While things will take shape organically over the course of the series, Hester already has his ending in mind.
“Yeah. I have a definite there are two big movements to the story. And the first and most important, him fighting to save his soul. And then the second is, once he’s done that emergency, you know, once he’s in the triage to stay alive and stave off that complete possession it’s what he does to undo the past evil that he’s done. So you’ve got two stages that he has to go through on his journey. And there are prices to pay along the way. It’s not like at the end everything’s swell because … A lot of the things he has done cost people their lives. That’s stuff you can’t make up. So he’s gonna, if he’s trying to, he can’t make amends to certain people cause they’re gone or their families are destroyed or whatever. So he’s gotta take a larger view of humanity as a whole and try to do, try to make amends for what he’s done for humanity.”
Hester is incredibly accomplished, but he doesn’t view himself as the main attraction on the book.
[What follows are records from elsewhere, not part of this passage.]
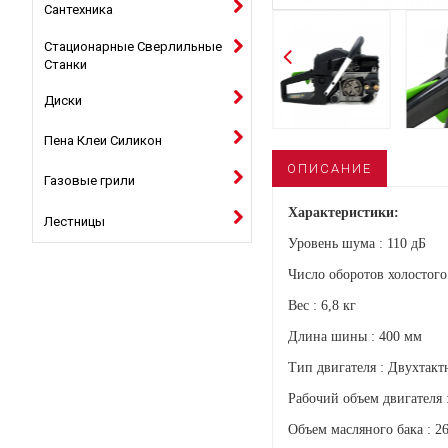
Сантехника
Стационарные Сверлильные
Станки
Диски
Пена Клеи Силикон
ОПИСАНИЕ
Газовые грили
Характеристики:
Лестницы
Уровень шума : 110 дБ
Число оборотов холостого
Вес : 6,8 кг
Длина шины : 400 мм
Тип двигателя : Двухтак
Рабочий объем двигателя 
Объем масляного бака : 2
He said that position would be Tony Harris.
“At least one member of a creative team is sort of an A-lister. In this case, Tony is the A-lister. Am I right?” he said. “On my other AfterShock book, Warren Ellis is the A-lister and I’m along for the ride. When you have talent like that working for you, they’re in high demand everywhere so it pays for aftershock to be a little bit flexible on their release date.”
Hester recently took to Twitter to share a common annoyance, that being when superheroes are called by their first name, like when people call Batman “Bruce”.
As to why it annoys him Hester said, “Because Superman is Superman. Then there’s Batman. He’s not Bruce, he’s Batman. Spider-Man is Spider-Man. When you think about them, when I think about them, I think about them in the totality of their character. It’s like calling Tarzan Lord Greystoke. That’s not who is he, ‘He’s this guy.’”
“Yeah, the stuff us mighty writers think makes Bruce tick, the character, that stuff comes and goes. Batman’s been kicking ass for 75 years because of something very essential about the fantastical nature of the character and the trappings of literature that, kind of come and go, that we place on him. Like, I said, they’re transient. But there’s something really special about Batman that at the core of that character and that’s, He’s Batman.”
Blood Blister launches from AfterShock Comics in January of 2017.